Recommended Dictionaries and Encyclopedias

This is not an exhaustive list of religion-related Reference and circulating materials, but some of the best LRC holdings for theology projects.

Start with the subject-specific dictionary or encyclopedia that is most focused and relevant to your particular topic, subdiscipline, era, or person. For example, if writing on Benedict of Nursia, begin with the Encyclopedia of Monasticism or the Dictonary of the Middle Ages rather than the Encyclopedia of Christianity. Generally, when a work is more narrowly focused, it provides a deeper level of information for each entry.

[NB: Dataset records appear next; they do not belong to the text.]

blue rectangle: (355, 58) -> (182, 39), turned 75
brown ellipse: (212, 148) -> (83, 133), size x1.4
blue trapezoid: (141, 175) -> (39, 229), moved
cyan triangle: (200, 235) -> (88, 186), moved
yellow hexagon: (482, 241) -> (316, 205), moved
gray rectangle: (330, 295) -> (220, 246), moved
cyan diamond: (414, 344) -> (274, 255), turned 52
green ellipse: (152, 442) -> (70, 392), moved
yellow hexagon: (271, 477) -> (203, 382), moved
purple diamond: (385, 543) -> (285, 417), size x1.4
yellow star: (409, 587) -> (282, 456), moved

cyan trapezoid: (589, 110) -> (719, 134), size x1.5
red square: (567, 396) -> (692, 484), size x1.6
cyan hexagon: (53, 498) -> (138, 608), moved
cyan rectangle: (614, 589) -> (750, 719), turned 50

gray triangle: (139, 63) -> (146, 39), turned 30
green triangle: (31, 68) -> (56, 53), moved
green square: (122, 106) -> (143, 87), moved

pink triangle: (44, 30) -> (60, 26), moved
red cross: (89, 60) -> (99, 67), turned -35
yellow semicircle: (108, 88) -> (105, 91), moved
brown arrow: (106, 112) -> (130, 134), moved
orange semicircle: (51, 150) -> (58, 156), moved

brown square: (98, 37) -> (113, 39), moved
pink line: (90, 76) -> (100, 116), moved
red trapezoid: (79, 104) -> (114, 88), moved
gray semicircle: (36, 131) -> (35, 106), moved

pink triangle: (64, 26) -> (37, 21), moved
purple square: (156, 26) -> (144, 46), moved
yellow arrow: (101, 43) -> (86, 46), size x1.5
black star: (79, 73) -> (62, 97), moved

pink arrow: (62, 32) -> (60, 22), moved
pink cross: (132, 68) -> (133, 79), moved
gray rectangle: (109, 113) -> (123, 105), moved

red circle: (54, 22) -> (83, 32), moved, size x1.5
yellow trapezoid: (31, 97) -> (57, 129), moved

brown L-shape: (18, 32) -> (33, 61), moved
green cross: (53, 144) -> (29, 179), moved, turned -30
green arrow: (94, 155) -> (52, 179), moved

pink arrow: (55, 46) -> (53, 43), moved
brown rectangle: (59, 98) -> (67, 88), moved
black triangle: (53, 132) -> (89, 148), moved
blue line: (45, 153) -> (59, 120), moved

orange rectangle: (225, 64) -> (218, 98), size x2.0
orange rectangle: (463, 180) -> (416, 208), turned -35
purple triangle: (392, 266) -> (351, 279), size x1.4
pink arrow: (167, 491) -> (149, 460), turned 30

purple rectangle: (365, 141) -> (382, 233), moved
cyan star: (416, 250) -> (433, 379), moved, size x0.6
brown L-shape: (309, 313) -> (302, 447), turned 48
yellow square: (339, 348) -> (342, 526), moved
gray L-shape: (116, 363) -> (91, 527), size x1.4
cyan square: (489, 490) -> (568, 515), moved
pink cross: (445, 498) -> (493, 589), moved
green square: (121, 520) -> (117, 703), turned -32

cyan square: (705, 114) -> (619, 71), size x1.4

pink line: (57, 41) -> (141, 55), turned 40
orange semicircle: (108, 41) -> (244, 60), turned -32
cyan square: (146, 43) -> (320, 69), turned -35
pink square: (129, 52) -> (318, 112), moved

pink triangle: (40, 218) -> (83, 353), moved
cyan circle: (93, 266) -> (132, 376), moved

Subject-specific dictionaries and encyclopedias accomplish two very important things for researchers:

  1. They provide all of the current, concise, relevant information about a topic so that when a reader moves on to the arguments found in books and essays or articles, she will already know the keywords needed to find the right resources and understand the jargon that will make the material intelligible. .
  2. They provide carefully selected bibliographies with the best and most important primary and secondary works related to a topic, which guides a reader into the literature so that less time is spent evaluating works that might be less relevant or well-argued.

When you pick your topic, be sure to search the library catalog for "handbooks," "companions," "dictionaries," and "encyclopedias" that relate to your topic.